Place branding 2.0
Simon is founder and Publisher of the Good Country Index and the Nation Brands Index
Meet the man who coined the term “nation brand”. The author of six books about places and their images, and an advisor to the leaders of 56 countries, cities and regions over the past two decades. What is left to say that we can’t hear from his TED videos, with nearly 5 million views on Youtube?
Place branding is dead. Long live place branding 2.0!
Logos don’t work. Commissioning slogans, advertising and PR campaigns is an insult to innovative, sustainable or otherwise admirable countries and cities. It is, demonstrably, a waste of taxpayers’ money. Tourism is perhaps the only area where promotion actually works: yet simply attracting more visitors can often do more harm than good.
It’s time for some new questions
No longer “how well are you doing?” but “how much are you doing?”. No longer “what is your competitive advantage?” but “what is your gift to the world?”. No longer “what can we say to make ourselves famous?” but “what can we do to make ourselves relevant?”.
If you want to be admired, says Anholt, there’s only one solution: be admirable.
This is place branding 2.0:
Simon Anholt coined the term ‘nation brand’ back in 1998. His original insight – that the images of places are critical national assets that need careful management – helped create a major global industry.

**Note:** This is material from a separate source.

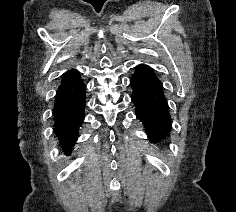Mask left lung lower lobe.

Twenty-two years later, he has a message to that industry: you’re doing it wrong.
Place Branding 2.0 is based on ten principles:
- It’s about responding to global needs, not bragging about assets and achievements;
- What matters is what you’re going to do, not what you’ve done;
- It’s connected to, but totally different from, tourism/investment/trade/talent promotion;
- It’s not a campaign or a project: it’s a new perspective on strategy and policy;
- Consultants imply it’s easy and expensive: in fact it’s incredibly difficult but basically free;
- If you need to spend money telling people about it, you’ve already failed;
- It’s a multilateral, collaborative exercise; it’s about building relationships, not competing;
- The ultimate objective is not a better image or more trade: it’s being a ‘gooder’ place;
- It’s not optional: if all places don’t do it, we’re doomed;
- The concept of “soft power” is about thirty years out of date.
Simon is the founder of the Good Country, an innovative global initiative that with the help of big data, helps to bring countries together to tackle global challenges. Altogether 56 countries have worked with him over the past two decades. Simon’s TED talk launching the Good Country Index has received over six million views and was ranked as the #5 “most inspiring” TED talk ever. The Anholt-Ipsos Nation Brands Index and City Brands Index are among the leading surveys in the field.
Simon will talk about how countries as well as cities, regardless of location or size, can create an impact – and change the way others think about them.